Bug 24226 - Need advise on the binutils problem that generating wrong instruction like lw a3,-2048(a5) on RISC-V backend
Summary: Need advise on the binutils problem that generating wrong instruction like lw...
Status: UNCONFIRMED
Alias: None
Product: binutils
Classification: Unclassified
Component: ld (show other bugs)
Version: unspecified
: P2 critical
Target Milestone: ---
Assignee: Not yet assigned to anyone
URL:
Keywords:
Depends on:
Blocks:
 
Reported: 2019-02-18 06:44 UTC by GraceLiu
Modified: 2022-09-06 05:55 UTC (History)
2 users (show)

See Also:
Host:
Target:
Build:
Last reconfirmed:


Attachments
test case (21.24 KB, text/plain)
2019-02-18 06:44 UTC, GraceLiu
Details

Note You need to log in before you can comment on or make changes to this bug.
Description GraceLiu 2019-02-18 06:44:37 UTC
Created attachment 11610 [details]
test case

Hello experts,

We are having the similar problem described in below: https://groups.google.com/a/groups.riscv.org/forum/#!msg/sw-dev/KnziiZtEJNo/Jg4YBJ56CgAJ 

 


In our testcase, we are using the option  –mcmodel = medlow  and   -mexplicit_relocs, but we got the similar problem that binutils will generate wrong instruction like  lw       a3,-2048(a5).

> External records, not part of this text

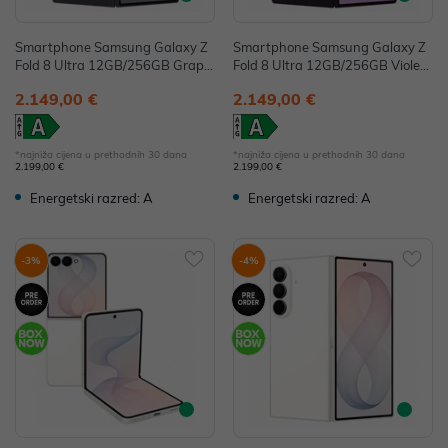
Smartphone Samsung Galaxy Z
Smartphone Samsung Galaxy Z
Fold 8 Ultra 12GB/256GB Graphi
Fold 8 Ultra 12GB/256GB Violet
te SM-F976BZKBEUE
Shadow SM-F976BZVBEUE
2.149,00 €
2.149,00 €
*najniža cijena u prethodnih 30 dana
*najniža cijena u prethodnih 30 dana
2.199,00 €
2.199,00 €
Energetski razred: A
Energetski razred: A
-3%
-4%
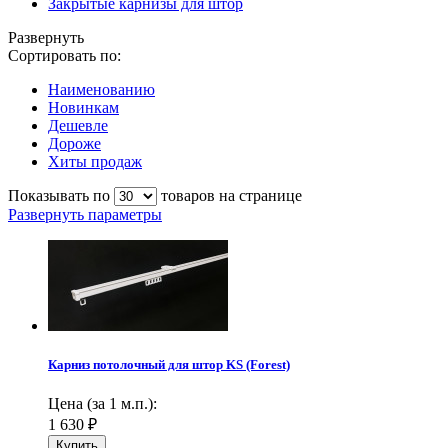
Закрытые карнизы для штор
Развернуть
Сортировать по:
Наименованию
Новинкам
Дешевле
Дороже
Хиты продаж
Показывать по
товаров на странице
Развернуть параметры
Карниз потолочный для штор KS (Forest)
Цена (за 1 м.п.):
1 630
₽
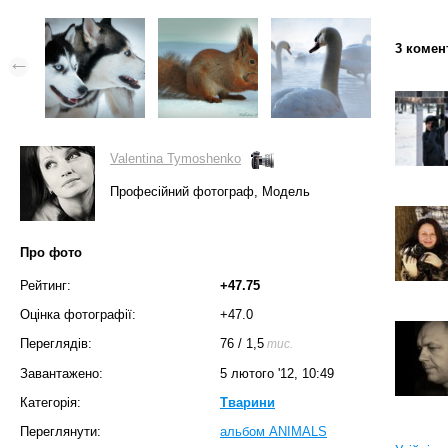
3 комен
Valentina Tymoshenko
Професійний фотограф, Модель
Про фото
Рейтинг:
+47.75
Оцінка фотографії:
+47.0
Переглядів:
76
/
1,5
тис.
Завантажено:
5 лютого '12, 10:49
Категорія:
Тварини
Переглянути:
альбом ANIMALS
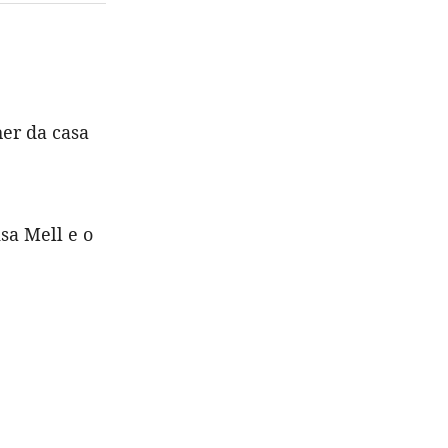
er da casa
sa Mell e o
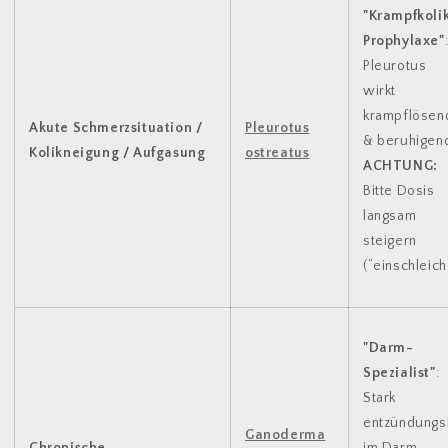
"Krampfkoli
Prophylaxe"
Pleurotus
wirkt
krampflösen
Akute Schmerzsituation /
Pleurotus
& beruhigen
Kolikneigung / Aufgasung
ostreatus
ACHTUNG:
Bitte Dosis
langsam
steigern
(“einschleich
"Darm-
Spezialist"
:
Stark
entzündung
Ganoderma
Chronische
im Darm,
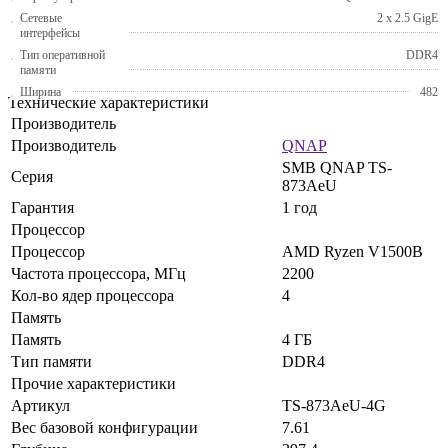
Сетевые
2 x 2.5 GigE
интерфейсы
Тип оперативной
DDR4
памяти
Ширина
482
Технические характеристики
Производитель
Производитель
QNAP
SMB QNAP TS-
Серия
873AeU
Гарантия
1 год
Процессор
Процессор
AMD Ryzen V1500B
Частота процессора, МГц
2200
Кол-во ядер процессора
4
Память
Память
4 ГБ
Тип памяти
DDR4
Прочие характеристики
Артикул
TS-873AeU-4G
Вес базовой конфигурации
7.61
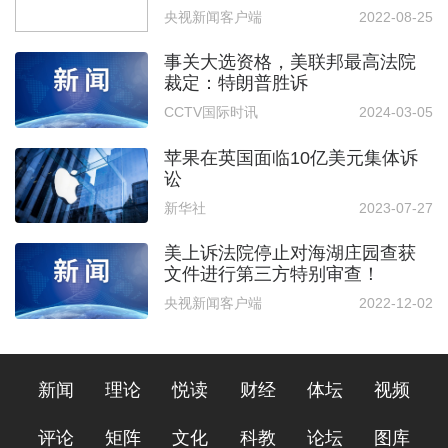
判
央视新闻客户端
2022-08-25
事关大选资格，美联邦最高法院
裁定：特朗普胜诉
CCTV国际时讯
2024-03-05
苹果在英国面临10亿美元集体诉
讼
新华社
2023-07-27
美上诉法院停止对海湖庄园查获
文件进行第三方特别审查！
央视新闻客户端
2022-12-02
新闻
理论
悦读
财经
体坛
视频
评论
矩阵
文化
科教
论坛
图库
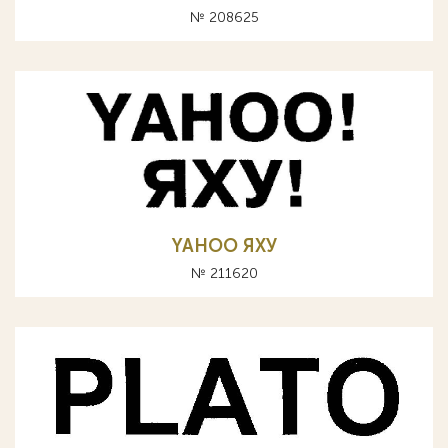
№ 208625
YAHOO ЯХУ
№ 211620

When compiled to .S file, the result is correct:
                lui           a5,%hi(g_3030)
                lw           a4,%lo(g_3030)(a5)
                srli          a4,a4,8
                lw           a3,%lo(g_3030+4)(a5)



After link, the result is not correct:
   1db2a:               0002a7b7             lui           a5,0x2c
   1db2e:               7fc7a703              lw           a4,2044(a5) # 2c7fc <g_3030>
   1db32:               8321                       srli          a4,a4,0x8
   1db34:               8007a683             lw           a3,-2048(a5)

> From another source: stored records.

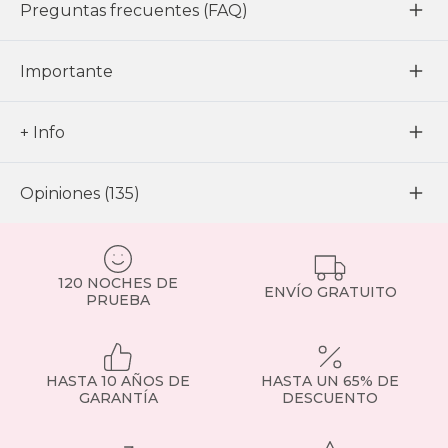
Preguntas frecuentes (FAQ)
Importante
+ Info
Opiniones (135)
120 NOCHES DE
ENVÍO GRATUITO
PRUEBA
HASTA 10 AÑOS DE
HASTA UN 65% DE
GARANTÍA
DESCUENTO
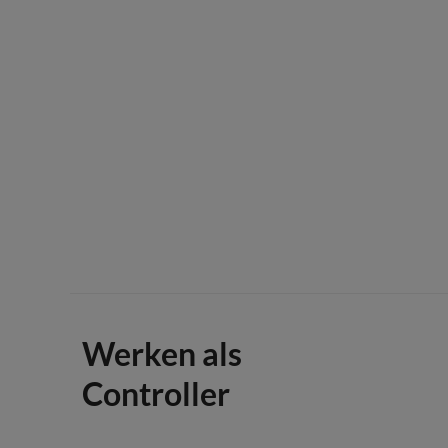
Werken als
Controller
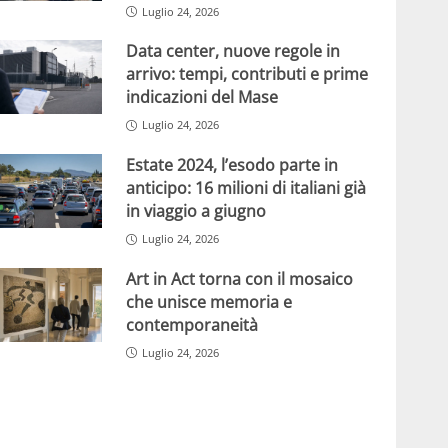
Luglio 24, 2026
Data center, nuove regole in
arrivo: tempi, contributi e prime
indicazioni del Mase
Luglio 24, 2026
Estate 2024, l’esodo parte in
anticipo: 16 milioni di italiani già
in viaggio a giugno
Luglio 24, 2026
Art in Act torna con il mosaico
che unisce memoria e
contemporaneità
Luglio 24, 2026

The result of %lo(g_3030+4) should be 2044 + 4 = 2048, but the value 2048 overflowed the 12 bit signed value, turn to -2048 and cause problem.

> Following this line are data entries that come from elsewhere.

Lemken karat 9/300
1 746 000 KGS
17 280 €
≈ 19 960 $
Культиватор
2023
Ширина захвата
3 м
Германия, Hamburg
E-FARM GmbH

The workaround to not use –mexplicit_relocs (discussed in https://groups.google.com/a/groups.riscv.org/forum/#!msg/sw-dev/KnziiZtEJNo/Jg4YBJ56CgAJ )would not work for us. It enlarges the code size for 10-20%. Is there any advice to fix this problem without bring too much effect on the code size?


Best wishes,

Grace
Comment 1 Jim Wilson 2019-02-18 23:55:30 UTC
The medany explicit-relocs problem is different than the one here.  This requires an auipc to trigger, and there is no auipc here.

This looks like a compiler bug if this is compiler generated code, or a programmer error if this is hand written assembly code.  It is not safe to use
    lw a3,%lo(g_3030+4)(a5)
unless g_3030 has 8-byte alignment, and if it does, then the %lo can not overflow.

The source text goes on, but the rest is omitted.